Italian director Ermanno Olmi mined the gentler, more mystic and soulful side of Hauer's personality in The Legend of the Holy Drinker (1989), the story of a lost soul who dies of drink in Paris while attempting to pay a debt of honour in a church. Phillip Noyce also attempted to capitalize, with far less success, on Hauer's spiritual qualities in the martial arts action adventure Blind Fury (1989). Hauer returned to science fiction opposite Joan Chen with Salute of the Jugger (1990), in which he played a former champion in a post-apocalyptic world. He and Chen would work together again in two more science fiction films, Wedlock and Precious Find.

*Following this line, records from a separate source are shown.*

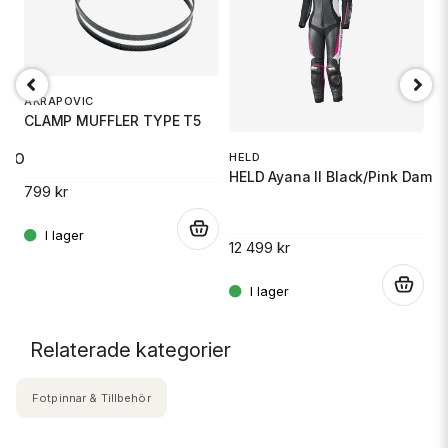
AKRAPOVIC
CLAMP MUFFLER TYPE T5
SCOOTER
HELD
O
HELD Ayana II Black/Pink Dam 3
O
799 kr
.
12 499 kr
7
.
.
Relaterade kategorier
Fotpinnar & Tillbehör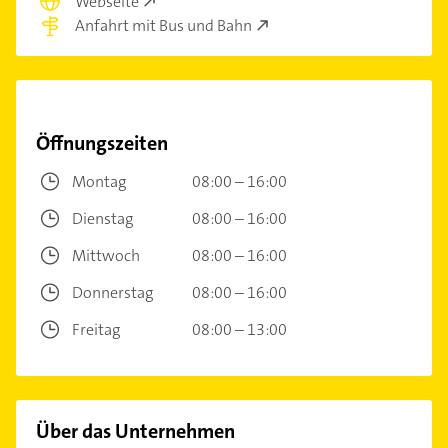
Webseite
Anfahrt mit Bus und Bahn
Öffnungszeiten
Montag
08:00 – 16:00
Dienstag
08:00 – 16:00
Mittwoch
08:00 – 16:00
Donnerstag
08:00 – 16:00
Freitag
08:00 – 13:00
Über das Unternehmen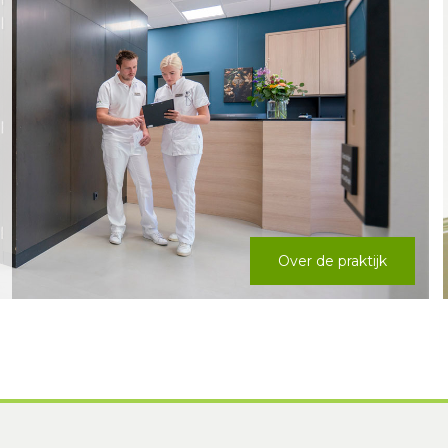
Over de praktijk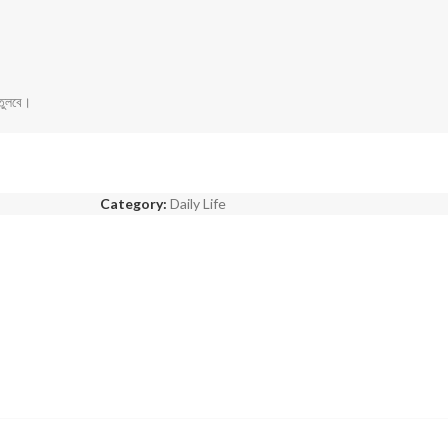
তুলবে।
Category:
Daily Life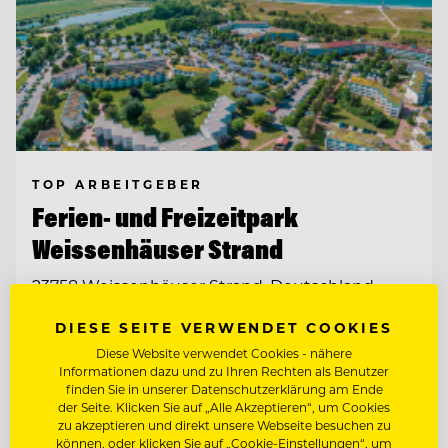
TOP ARBEITGEBER
Ferien- und Freizeitpark
Weissenhäuser Strand
23758 Weissenhäuser Strand, Deutschland
DIESE SEITE VERWENDET COOKIES
KÜCHENCHEF AMERICAN DINER (M/W/D)
Diese Website verwendet Cookies - nähere
Informationen dazu und zu Ihren Rechten als Benutzer
finden Sie in unserer Datenschutzerklärung am Ende
KÜCHENCHEF MÖWENBRÄU (M/W/D)
der Seite. Klicken Sie auf „Alle Akzeptieren“, um Cookies
zu akzeptieren und direkt unsere Webseite besuchen zu
können, oder klicken Sie auf „Cookie-Einstellungen“, um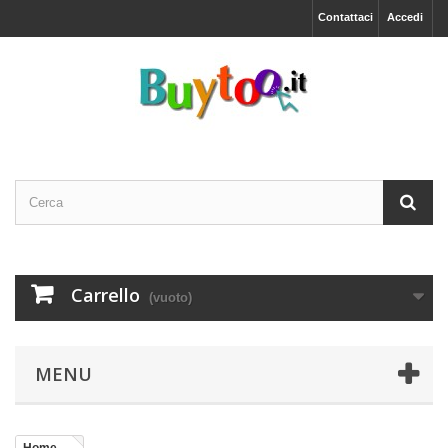
Contattaci
Accedi
Carrello
(vuoto)
MENU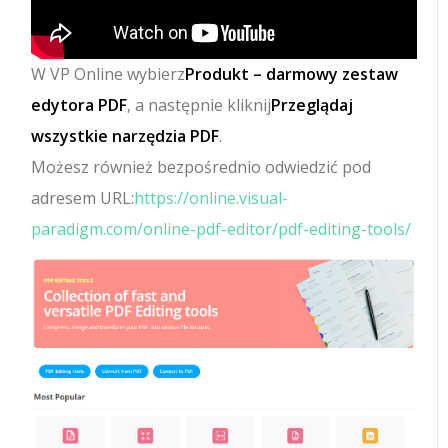
W VP Online wybierz
Produkt – darmowy zestaw
edytora PDF
, a następnie kliknij
Przeglądaj
wszystkie narzędzia PDF
.
Możesz również bezpośrednio odwiedzić pod
adresem URL:
https://online.visual-
paradigm.com/online-pdf-editor/pdf-editing-tools/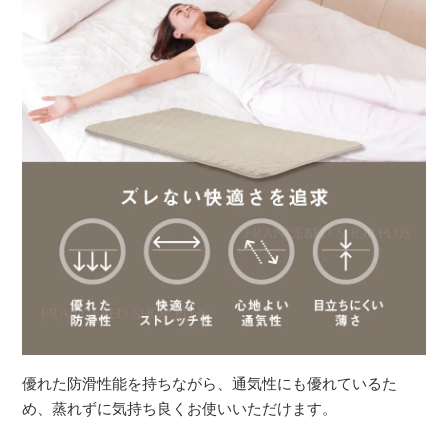
優れた防滑性能を持ちながら、通気性にも優れているた
め、蒸れずに気持ち良くお使いいただけます。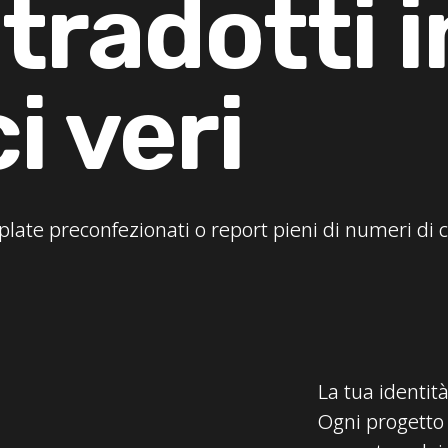
 tradotti i
i veri
ate preconfezionati o report pieni di numeri di c
La tua identit
Ogni progetto 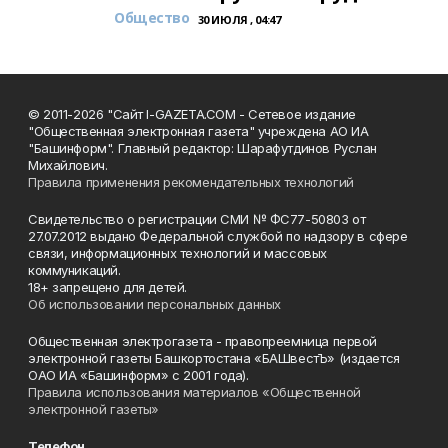
Общество
30 ИЮЛЯ , 04:47
© 2011-2026 "Сайт I-GAZETA.COM - Сетевое издание
"Общественная электронная газета" учреждена АО ИА
"Башинформ". Главный редактор: Шарафутдинов Руслан
Михайлович.
Правила применения рекомендательных технологий
Свидетельство о регистрации СМИ № ФС77-50803 от
27.07.2012 выдано Федеральной службой по надзору в сфере
связи, информационных технологий и массовых
коммуникаций.
18+ запрещено для детей.
Об использовании персональных данных
Общественная электрогазета - правопреемница первой
электронной газеты Башкортостана «БАШвестЪ» (издается
ОАО ИА «Башинформ» с 2001 года).
Правила использования материалов «Общественной
электронной газеты»
Телефон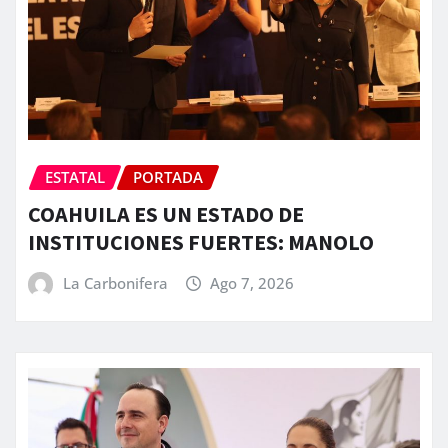
ESTATAL
PORTADA
COAHUILA ES UN ESTADO DE
INSTITUCIONES FUERTES: MANOLO
La Carbonifera
Ago 7, 2026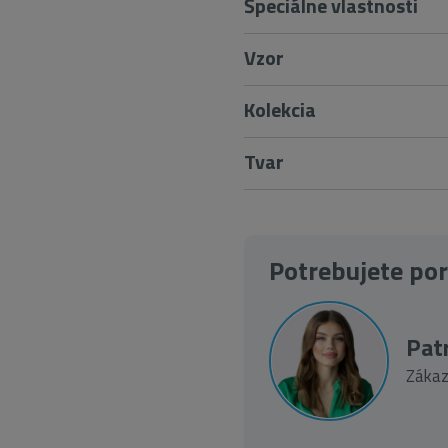
Špeciálne vlastnosti
Vzor
Kolekcia
Tvar
Potrebujete po
Patr
Zákaz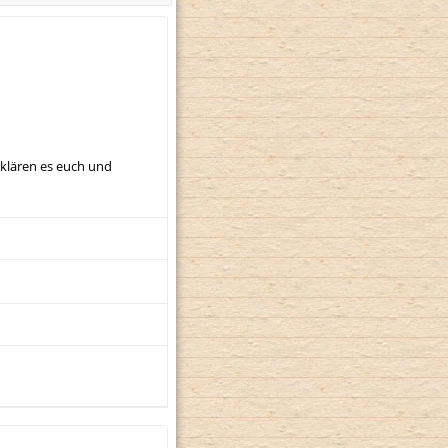
rklären es euch und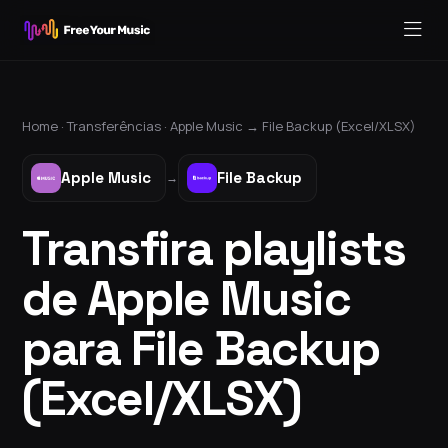
Home ·
Transferências
·
Apple Music
→
File Backup (Excel/XLSX)
Apple Music
File Backup
→
Transfira playlists
de Apple Music
para File Backup
(Excel/XLSX)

By the 1990s, Hauer was as well known for his humorous appearances in Guinness commercials as for his screen roles, which had increasingly involved low-budget films, including Split Second, which was set in a flooded London after global warming; Omega Doom, another post-apocalyptic story in which he plays a soldier-robot; and New World Disorder, opposite Tara Fitzgerald. He also appeared in the Kylie Minogue music video "On a Night Like This". In the late 1980s and 1990s, as well as in 2000, Hauer acted in several British and American television productions, including Inside the Third Reich (as Albert Speer); Escape from Sobibor; Fatherland; Hostile Waters; Merlin; The 10th Kingdom; Smallville; Alias; and ’Salem’s Lot.

In 1999, Hauer was awarded the Dutch “Best Actor of the Century Rembrandt Award”.